These product are still in their infancy, and I suspect that some of the vendors listed in point 1 do not actually achieve the linear scalability requirement. I haven’t tested them all myself.

I know the limitations of databases like App Engine and SimpleDB, which is why Ayogo has not jumped on that bandwagon (yet).

But imagine I was a decade younger and I was making a decision about what system to use for my world-beating new dorm-room headquartered startup.

On my left shoulder is a little relational database angel, on my right shoulder is a little cloud database devil.

SQL Angel: “Relational database theory is powerful, and SQL is VERY flexible.”

Cloud Devil: “Our query languages are simpler, and you just can use programming code to do anything tricky (like summation or joining).”

SQL Angel: “Relational databases have been proven to scale. Like at stock exchanges and stuff. You just need to understand the query language, the optimizer, indexing, the disk layout, RAID striping, master-slave replication, read/write splitting, snapshot backups and the physics of  how hard disks spin. Just learn that stuff and you’ll be able to scale beautifully. With SQL, you’ll be the next eBay.”

Cloud Devil: “Our database just scales. Avoid huge numbers of writes to a single row. That’s all you need to learn about scalability. Everything else will just work. With your data in the cloud, you’ll be the next Google.”

SQL Angel: “You lose a lot of ad hoc query capability if you don’t use a database as flexible as a relational database. What about the analytics???”

Cloud Devil: “Analytics? Doesn’t that sound like some kind of stupid idea that would come out of marketing? Or Finance? Do you really need that? Anyhow, Google uses MapReduce for analytics. Major cloud databases either have, or will have access to MapReduce soon.”

SQL Angel: “But SQL databases are used in finance. Like at Goldman Sachs. Those guys are bad-ass enough to lend money to the country of Greece!”

Cloud Devil: “Cloud databases are used at Google. Those guys are bad-ass enough to give the Chinese government the finger.”

SQL Angel: “And there are free relational databases. Like MySQL! Which is used by Facebook and YouTube.”

Cloud Devil: “MySQL sucks. Facebook and YouTube are migrating away from it and onto Cassandra, BigTable, etc.”

SQL Angel: “But there are other free relational databases!”

Cloud Devil: “Wow….this is getting complicated. Do you really want to choose a minority relational database that for some reason is less popular than MySQL?

SQL Angel: “Plus there are some amazing commercial RDBMS’.”

Cloud Devil: “Before you have a dollar of revenue, you’re supposed to shell out cash for a commercial database? When App Engine is FREE and SimpleDB is CHEAP?”

SQL Angel: “SQL is a multi-vendor standard! You can port your code from one SQL engine to another!”

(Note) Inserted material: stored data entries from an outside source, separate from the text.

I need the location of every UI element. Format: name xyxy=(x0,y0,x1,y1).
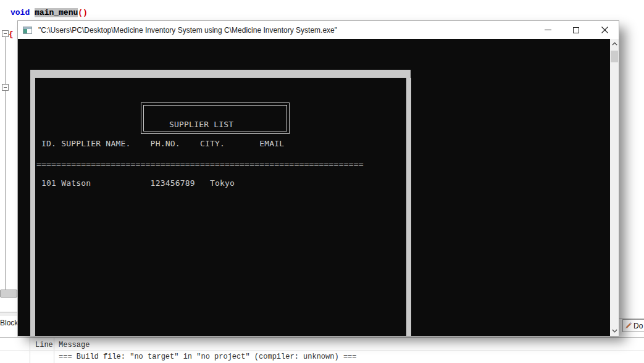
minus-icon xyxy=(4,87,7,88)
fold-toggle-icon[interactable] xyxy=(2,30,9,37)
tui-window-right-border xyxy=(406,78,411,336)
titlebar[interactable]: "C:\Users\PC\Desktop\Medicine Inventory … xyxy=(18,21,619,39)
supplier-list-title: SUPPLIER LIST xyxy=(169,120,233,129)
fold-margin-line xyxy=(5,36,6,290)
fold-toggle-icon[interactable] xyxy=(2,84,9,91)
pencil-icon xyxy=(624,322,632,330)
log-column-line: Line xyxy=(35,341,53,349)
tui-window-top-border xyxy=(30,70,411,78)
build-log-panel: Line Message === Build file: "no target"… xyxy=(0,337,644,363)
table-separator-line: ========================================… xyxy=(36,159,364,169)
code-identifier-highlighted: main_menu xyxy=(35,8,78,17)
supplier-list-title-box: SUPPLIER LIST xyxy=(141,102,290,134)
close-icon xyxy=(601,27,608,33)
console-window: "C:\Users\PC\Desktop\Medicine Inventory … xyxy=(17,20,619,336)
header-divider xyxy=(0,350,644,351)
panel-divider xyxy=(0,290,17,298)
chevron-up-icon xyxy=(612,42,617,46)
supplier-table-header: ID. SUPPLIER NAME. PH.NO. CITY. EMAIL xyxy=(36,139,284,149)
maximize-icon xyxy=(573,27,579,33)
code-keyword: void xyxy=(10,8,30,17)
maximize-button[interactable] xyxy=(562,21,590,39)
tui-window-left-border xyxy=(30,78,35,336)
supplier-table-row: 101 Watson 123456789 Tokyo xyxy=(36,178,235,188)
minus-icon xyxy=(4,33,7,34)
console-app-icon xyxy=(23,27,32,34)
code-open-brace: { xyxy=(9,30,14,39)
vertical-scrollbar[interactable] xyxy=(610,39,619,336)
scroll-up-button[interactable] xyxy=(610,39,619,49)
logs-panel-edge xyxy=(0,312,17,316)
close-button[interactable] xyxy=(590,21,619,39)
window-title: "C:\Users\PC\Desktop\Medicine Inventory … xyxy=(38,26,619,35)
minimize-icon xyxy=(545,30,551,30)
minimize-button[interactable] xyxy=(533,21,562,39)
console-client-area[interactable]: SUPPLIER LIST ID. SUPPLIER NAME. PH.NO. … xyxy=(18,39,610,336)
tab-label: Do xyxy=(634,322,643,330)
chevron-down-icon xyxy=(612,329,617,333)
code-space xyxy=(30,8,35,17)
scrollbar-thumb[interactable] xyxy=(611,51,618,62)
tab-code-blocks-fragment[interactable]: Block xyxy=(0,318,19,328)
code-paren: () xyxy=(78,8,88,17)
log-message-row[interactable]: === Build file: "no target" in "no proje… xyxy=(59,353,356,361)
tab-doxyblocks-fragment[interactable]: Do xyxy=(622,319,644,332)
log-column-message: Message xyxy=(59,341,90,349)
code-line: void main_menu() xyxy=(10,8,88,18)
scroll-down-button[interactable] xyxy=(610,326,619,336)
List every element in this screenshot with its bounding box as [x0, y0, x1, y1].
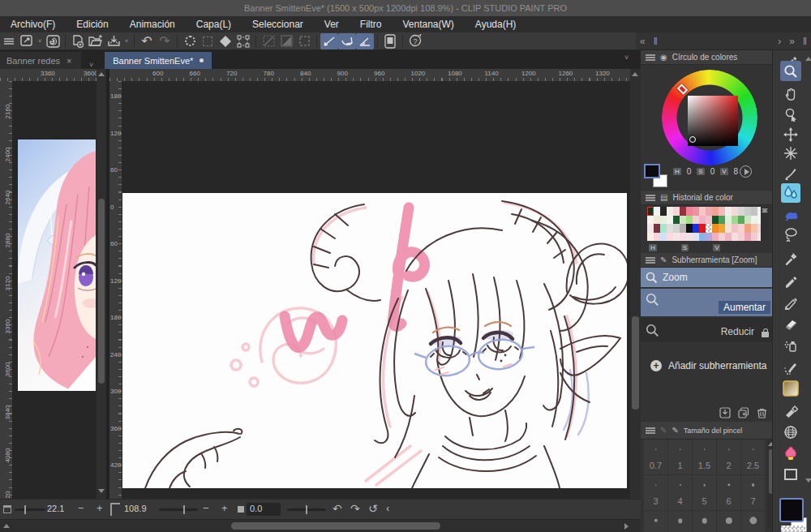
history-sort-key[interactable]: S	[681, 244, 689, 251]
scrollbar-thumb[interactable]	[231, 522, 440, 530]
redo-icon[interactable]: ↷	[156, 33, 174, 49]
brush-size-cell[interactable]: 15	[717, 511, 740, 532]
history-swatch[interactable]	[699, 233, 706, 242]
history-swatch[interactable]	[693, 216, 699, 225]
history-swatch[interactable]	[712, 207, 719, 216]
pencil-tool[interactable]	[780, 292, 801, 312]
deselect-icon[interactable]	[217, 33, 234, 49]
history-swatch[interactable]	[660, 224, 667, 233]
operation-tool[interactable]	[780, 104, 801, 124]
menu-item[interactable]: Seleccionar	[242, 16, 314, 32]
history-swatch[interactable]	[732, 224, 738, 233]
saturation-value-box[interactable]	[688, 96, 738, 146]
history-swatch[interactable]	[673, 224, 680, 233]
history-swatch[interactable]	[738, 233, 744, 242]
brush-size-cell[interactable]: 1	[668, 440, 692, 474]
history-swatch[interactable]	[686, 216, 693, 225]
expand-up-icon[interactable]	[3, 524, 10, 528]
collapse-left-icon[interactable]: «	[636, 36, 650, 47]
eraser-tool[interactable]	[780, 313, 801, 333]
frame-border-tool[interactable]	[780, 464, 801, 484]
auto-select-tool[interactable]	[780, 143, 801, 163]
color-wheel-panel-header[interactable]: ◉ Círculo de colores	[641, 50, 772, 65]
scroll-up-icon[interactable]	[98, 72, 105, 76]
history-swatch[interactable]	[712, 216, 719, 225]
scrollbar-thumb[interactable]	[632, 316, 639, 410]
history-swatch[interactable]	[654, 216, 660, 225]
tab-close-icon[interactable]: ×	[67, 56, 71, 66]
brush-size-cell[interactable]: 2.5	[741, 440, 765, 474]
gradient-tool[interactable]	[780, 378, 801, 398]
history-swatch[interactable]	[660, 207, 667, 216]
clip-studio-open-icon[interactable]	[18, 33, 36, 49]
history-swatch[interactable]	[712, 233, 719, 242]
history-swatch[interactable]	[744, 224, 751, 233]
canvas-dropdown-icon[interactable]: ˅	[624, 54, 629, 62]
history-swatch[interactable]	[660, 216, 667, 225]
history-swatch[interactable]	[725, 224, 732, 233]
expand-all-icon[interactable]: »	[785, 36, 799, 47]
marker-tool[interactable]	[780, 400, 801, 420]
duplicate-subtool-icon[interactable]	[738, 407, 749, 418]
history-swatch[interactable]	[647, 216, 654, 225]
history-swatch[interactable]	[654, 233, 660, 242]
hand-tool[interactable]	[780, 84, 801, 104]
panel-menu-icon[interactable]	[646, 257, 655, 264]
main-pane-h-scrollbar[interactable]	[0, 519, 641, 532]
history-swatch[interactable]	[725, 207, 732, 216]
snap-grid-icon[interactable]	[295, 33, 313, 49]
history-swatch[interactable]	[667, 207, 673, 216]
scroll-down-icon[interactable]	[762, 208, 768, 212]
history-swatch[interactable]	[654, 224, 660, 233]
companion-mode-icon[interactable]	[381, 33, 399, 49]
history-swatch[interactable]	[686, 224, 693, 233]
history-swatch[interactable]	[680, 233, 686, 242]
tab-dropdown-icon[interactable]: ˅	[89, 61, 93, 69]
divider-grip2-icon[interactable]: ‖	[799, 36, 811, 47]
history-swatch[interactable]	[712, 224, 719, 233]
main-pane-v-scrollbar[interactable]	[630, 69, 641, 511]
menu-item[interactable]: Animación	[119, 16, 186, 32]
divider-grip-icon[interactable]: ‖	[650, 36, 662, 47]
brush-size-cell[interactable]: 10	[668, 511, 692, 532]
ruler-corner-icon[interactable]	[110, 503, 120, 516]
decoration-tool[interactable]	[780, 357, 801, 377]
history-swatch[interactable]	[699, 207, 706, 216]
history-swatch[interactable]	[751, 233, 757, 242]
menu-item[interactable]: Filtro	[350, 16, 393, 32]
main-menu-icon[interactable]	[0, 33, 18, 49]
menu-item[interactable]: Ayuda(H)	[465, 16, 526, 32]
rotation-value-box[interactable]: 0.0	[247, 503, 281, 516]
airbrush-tool[interactable]	[780, 335, 801, 355]
select-area-icon[interactable]	[199, 33, 217, 49]
history-swatch[interactable]	[706, 224, 712, 233]
history-swatch[interactable]	[654, 207, 660, 216]
panel-menu-icon[interactable]	[646, 427, 655, 434]
history-swatch[interactable]	[686, 207, 693, 216]
navigator-icon[interactable]	[3, 505, 11, 513]
transform-icon[interactable]	[234, 33, 252, 49]
history-swatch[interactable]	[680, 207, 686, 216]
history-swatch[interactable]	[732, 216, 738, 225]
menu-item[interactable]: Ventana(W)	[392, 16, 464, 32]
tab-banner-smitteneve[interactable]: Banner SmittenEve*	[105, 52, 212, 69]
brush-size-cell[interactable]: 3	[644, 475, 667, 510]
history-swatch[interactable]	[744, 216, 751, 225]
history-swatch[interactable]	[719, 207, 725, 216]
history-swatch[interactable]	[647, 207, 654, 216]
collapse-status-icon[interactable]: ‹	[386, 502, 389, 514]
menu-item[interactable]: Archivo(F)	[0, 16, 66, 32]
history-swatch[interactable]	[719, 224, 725, 233]
history-swatch[interactable]	[751, 216, 757, 225]
history-swatch[interactable]	[667, 224, 673, 233]
clip-studio-spiral-icon[interactable]	[44, 33, 62, 49]
color-history-panel-header[interactable]: ▤ Historial de color	[641, 191, 772, 205]
left-zoom-out-button[interactable]: −	[78, 502, 84, 514]
left-zoom-slider[interactable]	[15, 508, 45, 511]
history-swatch[interactable]	[732, 207, 738, 216]
subtool-item-reducir[interactable]: Reducir	[641, 318, 772, 342]
history-sort-key[interactable]: V	[713, 244, 720, 251]
subtool-panel-header[interactable]: ✎ Subherramienta [Zoom]	[641, 253, 772, 268]
move-layer-tool[interactable]	[780, 124, 801, 144]
left-zoom-in-button[interactable]: +	[97, 502, 103, 514]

Cloud Devil: “Did you ever actually try porting SQL code and a large volume of data from one server to another? What a headache. If you pick something that scales all the way up from the start, you won’t have to worry about porting. Anyhow, maybe standards will arise for cloud databases too. Trust us.”

SQL Angel: “None of this is new…we already discarded this stuff in the 1960s!”

Cloud Devil: “Do you really care about stuff that happened before you were born? Anyhow, go ask the SQL guy about ‘paxos’ which was invented in 1998, ‘MapReduce’, patented in 2004 and ‘CAP Theorem’ from 2000. Ask about transparent sharding and automatic replication.”

SQL Angel: “The cloud devil is oversimplifying things. Look: SQL databases are just what PROFESSIONALS use.”

Cloud Devil: “Do you want things simple…or complex? Do you want to be like Google or like a Health Insurance company?”

I hope you can see how this debate is going to turn out.

You might wonder what the inevitable popularity of cloud databases will have to do you or your business. That’s where we need to consider the nature of disruptive technologies: they start with the snotty nosed kids. And some of those kids go on to be Larry or Sergey or Mark Z or Kevin Rose or Jerry Yang, and are therefore influential because of their success.

And what about the rest of those kids? Eventually (a few years from now) the other kids arrive at your department, having failed at their dorm-room startup. But they start asking why you’re maintaining your own servers for the customer support site on a managed RDB instead of just deploying it for free into the cloud? After all, not all corporate data is equally secretive.

Then the snotty nosed kid gets the ear of an architect or CIO and asks: “Why don’t we run a cloud database cluster within the firewall? Wouldn’t that be easier than tweaking each relational database to the requirements of each app?” The next thing you know…the old timers need to defend their decision to use “legacy” technology that does not “scale smoothly” and has been rejected by “thought leaders” like “Google”.

I’m not claiming that the old timers will necessarily and consistently lose that debate. Analytics and flexibility are very valuable in the enterprise. But I am saying that by the time you have that debate, you’ll probably have about 15 small internal, departmental systems running on cloud databases that you did not authorize rather than on the “blessed” Oracle installations that you’re paying through the nose for. At some point, the relational database will need to constantly justify its existence, rather than being the default choice.

Share and Enjoy:
  • Digg
  • Facebook
  • Reddit
  • Twitter

Universally Unique Identifiers and You! (Part 2)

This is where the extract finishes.